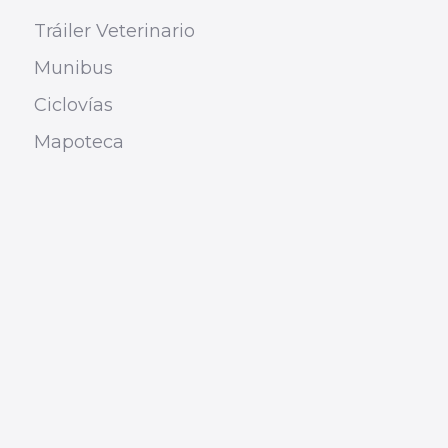
Tráiler Veterinario
Munibus
Ciclovías
Mapoteca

----------

## What you are asked to do
Restate the whole of the material word for word without the pictures.

## Solution for this task
Tráiler Veterinario
Munibus
Ciclovías
Mapoteca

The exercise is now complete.